Spain is no exception. Over the past decade, a constellation of ultra-conservative actors has moved from the margins to the centre of public life, largely via digital tools. These groups operate as “moral entrepreneurs”: politically savvy and highly mobilised, they frame themselves as embattled defenders of life, order and truth against a hostile secular world. When I first loaded Rosalía’s Berghain video on YouTube, the advertisement before it played was from the Spanish bishops’ conference, titled You too can be a saint – quietly confirming that sanctity, too, is now delivered algorithmically.

These forces feed off a Spanish rage-bait cycle of high-level corruption scandals and judicial politicisation. The buzzword here recently (as it is elsewhere) is “polarisation”, but the folk history behind it is that of the civil war between las dos Españas (the two Spains): red versus black, Nacionales v Republicanos, Cain v Abel. Rosalía, however, wants to elevate her gaze from such a binary worldview and study the whole in all its contradictions.

Rosalía makes a surprise appearance to promote her album, Lux, at Callao Square in Madrid on 20 October 2025.
Rosalía makes a surprise appearance to promote her album, Lux, at Callao Square in Madrid on 20 October 2025. Photograph: Juanjo Martin/EPA

Lux opens not with a declaration, but with a desire: to live between the two (“Quién pudiera vivir entre los dos), loving both God and the Earth’s hedonic pleasures. It is far from an accident. Rosalía must be one of very few global pop stars who conscientiously conducts scholarly research before songwriting: indeed her breakthrough 2018 album El Mal Querer doubled as her thesis at the Escola Superior de Música de Catalunya, and received academic honours. That intellectualism carries through to Lux. Doubling as an archive of female mystics, each song draws on figures such as Saint Teresa of Ávila, Rabia al-Adawiyya, Sun Bu’er or Hildegard von Bingen – women for whom devotion, authority, eroticism and transcendence were never neatly separable.

Lux is exhilarating in its refusal to settle. Reliquia, the album’s globetrotting second track, twists spritely strings and vocal snippets into unrecognisable shapes before bursting into ecstatic rhythms.
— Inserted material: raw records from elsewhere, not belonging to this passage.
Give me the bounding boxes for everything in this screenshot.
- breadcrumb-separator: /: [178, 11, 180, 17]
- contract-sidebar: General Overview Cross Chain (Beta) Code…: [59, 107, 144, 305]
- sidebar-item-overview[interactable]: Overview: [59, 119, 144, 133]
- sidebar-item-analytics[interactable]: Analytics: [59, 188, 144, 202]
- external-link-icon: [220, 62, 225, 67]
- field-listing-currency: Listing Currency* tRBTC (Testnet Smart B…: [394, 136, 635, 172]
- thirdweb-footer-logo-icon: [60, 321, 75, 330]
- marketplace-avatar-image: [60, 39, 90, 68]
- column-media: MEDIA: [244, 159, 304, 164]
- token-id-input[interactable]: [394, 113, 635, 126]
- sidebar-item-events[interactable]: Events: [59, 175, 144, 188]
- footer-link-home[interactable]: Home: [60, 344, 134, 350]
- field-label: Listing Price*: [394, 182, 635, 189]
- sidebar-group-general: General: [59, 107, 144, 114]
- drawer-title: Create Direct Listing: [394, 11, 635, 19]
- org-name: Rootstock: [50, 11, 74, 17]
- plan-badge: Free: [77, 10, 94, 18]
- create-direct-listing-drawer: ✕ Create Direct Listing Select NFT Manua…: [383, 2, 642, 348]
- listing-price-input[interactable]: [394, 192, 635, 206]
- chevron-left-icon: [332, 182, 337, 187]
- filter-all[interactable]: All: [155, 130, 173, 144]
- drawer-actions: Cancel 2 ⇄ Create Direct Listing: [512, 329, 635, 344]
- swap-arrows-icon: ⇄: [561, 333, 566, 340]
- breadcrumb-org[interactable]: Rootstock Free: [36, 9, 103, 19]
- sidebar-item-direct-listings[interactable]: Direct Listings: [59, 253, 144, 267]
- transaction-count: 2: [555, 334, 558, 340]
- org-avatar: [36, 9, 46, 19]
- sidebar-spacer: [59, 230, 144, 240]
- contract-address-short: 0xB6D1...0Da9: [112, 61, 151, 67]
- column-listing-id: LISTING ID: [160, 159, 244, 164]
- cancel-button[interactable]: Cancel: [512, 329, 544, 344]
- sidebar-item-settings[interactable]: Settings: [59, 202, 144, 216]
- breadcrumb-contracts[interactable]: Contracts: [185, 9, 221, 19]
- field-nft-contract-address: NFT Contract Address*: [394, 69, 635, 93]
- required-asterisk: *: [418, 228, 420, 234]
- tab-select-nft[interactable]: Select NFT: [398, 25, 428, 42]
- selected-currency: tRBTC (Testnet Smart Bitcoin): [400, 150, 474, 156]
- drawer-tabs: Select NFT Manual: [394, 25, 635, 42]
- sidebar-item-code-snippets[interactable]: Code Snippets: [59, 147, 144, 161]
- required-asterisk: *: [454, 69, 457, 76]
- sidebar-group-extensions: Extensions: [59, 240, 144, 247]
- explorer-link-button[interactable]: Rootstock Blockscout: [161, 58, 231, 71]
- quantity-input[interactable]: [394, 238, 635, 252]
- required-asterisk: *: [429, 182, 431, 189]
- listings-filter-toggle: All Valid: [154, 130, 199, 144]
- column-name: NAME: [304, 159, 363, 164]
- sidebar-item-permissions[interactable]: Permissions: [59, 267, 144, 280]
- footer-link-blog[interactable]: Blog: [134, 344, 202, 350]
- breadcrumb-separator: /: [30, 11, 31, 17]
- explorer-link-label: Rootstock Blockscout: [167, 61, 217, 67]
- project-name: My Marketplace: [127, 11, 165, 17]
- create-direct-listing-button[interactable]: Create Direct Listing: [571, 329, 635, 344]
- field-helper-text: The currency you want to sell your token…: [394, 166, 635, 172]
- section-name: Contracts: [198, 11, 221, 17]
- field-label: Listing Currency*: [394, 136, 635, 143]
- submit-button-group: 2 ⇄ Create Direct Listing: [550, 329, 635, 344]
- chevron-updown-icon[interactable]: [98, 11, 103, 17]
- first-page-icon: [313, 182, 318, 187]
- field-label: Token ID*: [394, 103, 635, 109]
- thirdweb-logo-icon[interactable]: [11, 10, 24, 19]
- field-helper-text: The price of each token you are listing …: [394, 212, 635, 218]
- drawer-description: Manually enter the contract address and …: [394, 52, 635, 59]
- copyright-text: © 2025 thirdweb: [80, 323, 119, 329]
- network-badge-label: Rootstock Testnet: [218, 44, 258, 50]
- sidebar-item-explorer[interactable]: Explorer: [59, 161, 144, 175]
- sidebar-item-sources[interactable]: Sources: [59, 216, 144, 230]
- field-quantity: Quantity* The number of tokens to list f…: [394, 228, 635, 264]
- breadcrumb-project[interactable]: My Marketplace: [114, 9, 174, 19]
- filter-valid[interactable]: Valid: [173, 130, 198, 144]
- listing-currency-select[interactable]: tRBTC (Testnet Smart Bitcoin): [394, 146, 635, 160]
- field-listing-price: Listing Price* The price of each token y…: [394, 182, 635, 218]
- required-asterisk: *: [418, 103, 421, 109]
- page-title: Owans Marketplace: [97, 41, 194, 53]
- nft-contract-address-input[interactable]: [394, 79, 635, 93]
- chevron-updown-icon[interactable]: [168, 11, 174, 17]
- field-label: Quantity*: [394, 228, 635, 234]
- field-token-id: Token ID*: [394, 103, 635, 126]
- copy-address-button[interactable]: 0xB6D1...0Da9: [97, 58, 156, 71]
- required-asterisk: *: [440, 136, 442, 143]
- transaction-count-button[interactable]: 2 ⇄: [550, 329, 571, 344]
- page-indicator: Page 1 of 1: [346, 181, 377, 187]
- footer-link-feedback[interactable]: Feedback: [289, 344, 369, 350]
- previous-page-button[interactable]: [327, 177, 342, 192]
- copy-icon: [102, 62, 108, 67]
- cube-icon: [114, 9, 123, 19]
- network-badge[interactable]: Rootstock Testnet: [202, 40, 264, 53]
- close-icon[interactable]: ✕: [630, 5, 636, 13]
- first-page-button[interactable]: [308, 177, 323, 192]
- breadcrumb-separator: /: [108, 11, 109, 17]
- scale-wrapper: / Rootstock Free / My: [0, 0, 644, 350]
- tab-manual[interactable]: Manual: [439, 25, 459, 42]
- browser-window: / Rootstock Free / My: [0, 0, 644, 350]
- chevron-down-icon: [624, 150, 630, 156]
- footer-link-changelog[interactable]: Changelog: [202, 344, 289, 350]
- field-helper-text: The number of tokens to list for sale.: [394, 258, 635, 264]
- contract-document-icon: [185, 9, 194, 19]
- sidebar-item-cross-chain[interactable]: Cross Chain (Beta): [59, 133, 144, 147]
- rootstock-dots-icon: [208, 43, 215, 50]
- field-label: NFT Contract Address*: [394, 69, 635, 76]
When Rosalía sings “No soy una santa, pero estoy blessed” (“I’m not a saint, but I am blessed”), the line lands with the deliberate thud of heretical subversion: divinisation without ascent. This is one of the “abominable heresies” for which the 17th-century philosopher Baruch Spinoza was excommunicated from both Judaism and Catholicism. Writing in the long shadow of the Inquisition that shaped his family’s forced conversion and exile, he proposed that God and nature are one and the same: that there is no hierarchy, no outside – only a single, endlessly differentiating “substance”.

At its most compelling, Lux projects its dense religious themes on to a maximalist sonic palette, where the sacred is not opposed to the profane, but crowded with it. In Divinize, Rosalía finds liberation not through escape from the body but through deeper entanglement within it. On Porcelana, fragility, fear and ferocity drive a constantly evolving tension. “Ego sum nihil/ego sum lux mundi” (“I am nothing/I am the light of the world”) she sings in Latin, softly punctuated by simmering flamenco clapping – an alchemy as powerful as anything I’ve heard this year.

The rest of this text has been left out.